■ Action item
Copy the data exactly as it appears, and do not include any pictures.

☆ ☆ ☆ ☆

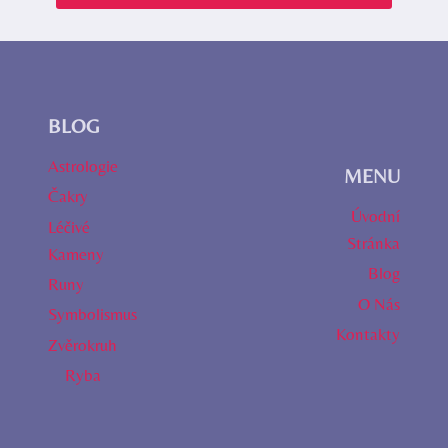
BLOG
Astrologie
MENU
Čakry
Úvodní
Léčivé
Stránka
Kameny
Blog
Runy
O Nás
Symbolismus
Kontakty
Zvěrokruh
Ryba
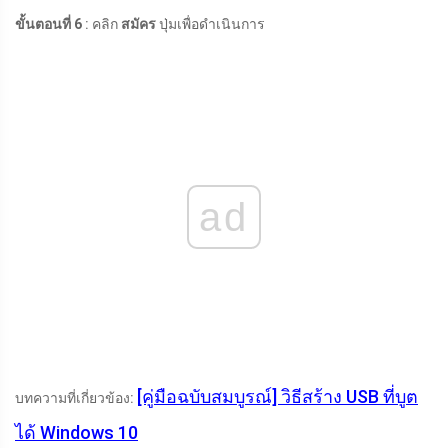
ขั้นตอนที่ 6
: คลิก
สมัคร
ปุ่มเพื่อดำเนินการ
ad
[คู่มือฉบับสมบูรณ์] วิธีสร้าง USB ที่บูต
บทความที่เกี่ยวข้อง:
ได้ Windows 10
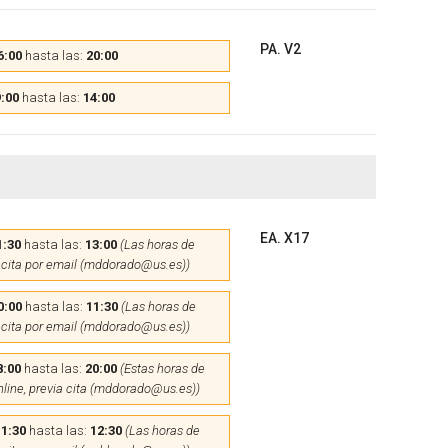
PA. V2
6:00
hasta las:
20:00
:00
hasta las:
14:00
EA. X17
1:30
hasta las:
13:00
(Las horas de
 cita por email (mddorado@us.es))
0:00
hasta las:
11:30
(Las horas de
 cita por email (mddorado@us.es))
8:00
hasta las:
20:00
(Estas horas de
nline, previa cita (mddorado@us.es))
11:30
hasta las:
12:30
(Las horas de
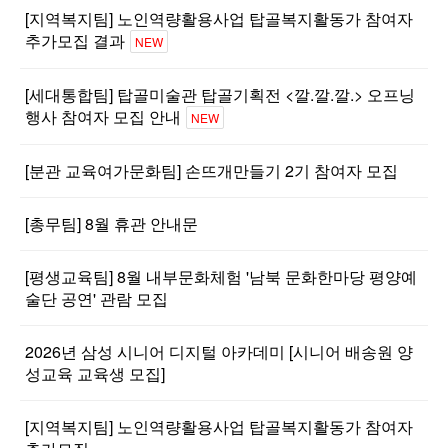
[지역복지팀] 노인역량활용사업 탑골복지활동가 참여자
추가모집 결과
NEW
[세대통합팀] 탑골미술관 탑골기획전 <깔.깔.깔.> 오프닝
행사 참여자 모집 안내
NEW
[분관 교육여가문화팀] 손뜨개만들기 2기 참여자 모집
[총무팀] 8월 휴관 안내문
[평생교육팀] 8월 내부문화체험 '남북 문화한마당 평양예
술단 공연' 관람 모집
2026년 삼성 시니어 디지털 아카데미 [시니어 배송원 양
성교육 교육생 모집]
[지역복지팀] 노인역량활용사업 탑골복지활동가 참여자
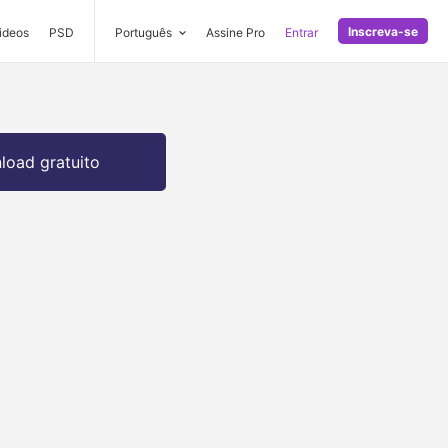
Inscreva-se
ideos
PSD
Português
Assine Pro
Entrar
oad gratuito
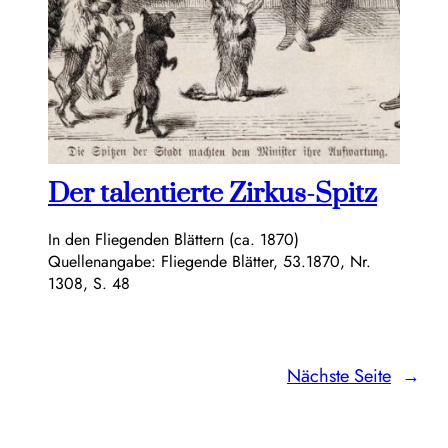
Der talentierte Zirkus-Spitz
In den Fliegenden Blättern (ca. 1870)
Quellenangabe: Fliegende Blätter, 53.1870, Nr.
1308, S. 48
Nächste Seite
→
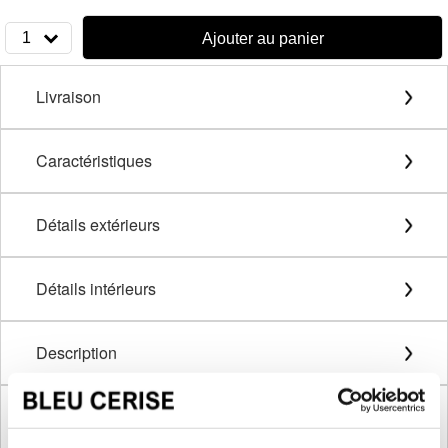
1
Ajouter au panier
Livraison
Caractéristiques
Détails extérieurs
Détails intérieurs
Description
Méthode de mesure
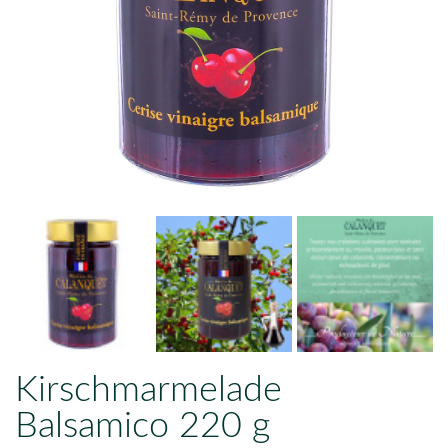
Kirschmarmelade
Balsamico 220 g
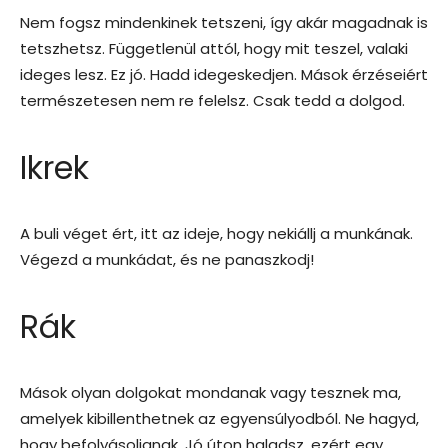
Nem fogsz mindenkinek tetszeni, így akár magadnak is
tetszhetsz. Függetlenül attól, hogy mit teszel, valaki
ideges lesz. Ez jó. Hadd idegeskedjen. Mások érzéseiért
természetesen nem re felelsz. Csak tedd a dolgod.
Ikrek
A buli véget ért, itt az ideje, hogy nekiállj a munkának.
Végezd a munkádat, és ne panaszkodj!
Rák
Mások olyan dolgokat mondanak vagy tesznek ma,
amelyek kibillenthetnek az egyensúlyodból. Ne hagyd,
hogy befolyásoljanak. Jó úton haladsz, ezért egy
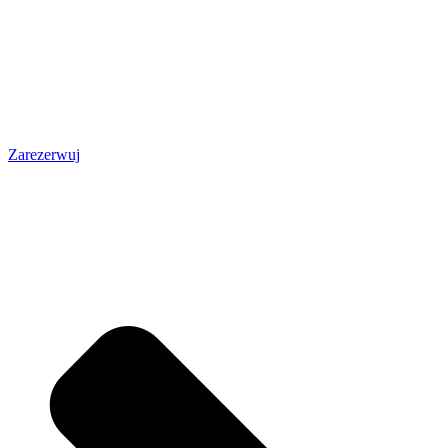
Zarezerwuj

☆ ☆ ☆ ☆

■ Expected output
BLOG
Astrologie
MENU
Čakry
Úvodní
Léčivé
Stránka
Kameny
Blog
Runy
O Nás
Symbolismus
Kontakty
Zvěrokruh
Ryba
ขั้นตอนที่ 6
: คลิก
สมัคร
ปุ่มเพื่อดำเนินการ
ad
[คู่มือฉบับสมบูรณ์] วิธีสร้าง USB ที่บูต
บทความที่เกี่ยวข้อง:
ได้ Windows 10
PA. V2
6:00
hasta las:
20:00
:00
hasta las:
14:00
EA. X17
1:30
hasta las:
13:00
(Las horas de
 cita por email (mddorado@us.es))
0:00
hasta las:
11:30
(Las horas de
 cita por email (mddorado@us.es))
8:00
hasta las:
20:00
(Estas horas de
nline, previa cita (mddorado@us.es))
11:30
hasta las:
12:30
(Las horas de
[지역복지팀] 노인역량활용사업 탑골복지활동가 참여자
추가모집 결과
NEW
[세대통합팀] 탑골미술관 탑골기획전 <깔.깔.깔.> 오프닝
행사 참여자 모집 안내
NEW
[분관 교육여가문화팀] 손뜨개만들기 2기 참여자 모집
[총무팀] 8월 휴관 안내문
[평생교육팀] 8월 내부문화체험 '남북 문화한마당 평양예
술단 공연' 관람 모집
2026년 삼성 시니어 디지털 아카데미 [시니어 배송원 양
성교육 교육생 모집]
[지역복지팀] 노인역량활용사업 탑골복지활동가 참여자
Inscreva-se
ideos
PSD
Português
Assine Pro
Entrar
oad gratuito
Der talentierte Zirkus-Spitz
In den Fliegenden Blättern (ca. 1870)
Quellenangabe: Fliegende Blätter, 53.1870, Nr.
1308, S. 48
Nächste Seite
→
1
Ajouter au panier
Livraison
Caractéristiques
Détails extérieurs
Détails intérieurs
Description
Méthode de mesure
Kirschmarmelade
Balsamico 220 g
Nem fogsz mindenkinek tetszeni, így akár magadnak is
tetszhetsz. Függetlenül attól, hogy mit teszel, valaki
ideges lesz. Ez jó. Hadd idegeskedjen. Mások érzéseiért
természetesen nem re felelsz. Csak tedd a dolgod.
Ikrek
A buli véget ért, itt az ideje, hogy nekiállj a munkának.
Végezd a munkádat, és ne panaszkodj!
Rák
Mások olyan dolgokat mondanak vagy tesznek ma,
amelyek kibillenthetnek az egyensúlyodból. Ne hagyd,
hogy befolyásoljanak. Jó úton haladsz, ezért egy
Zarezerwuj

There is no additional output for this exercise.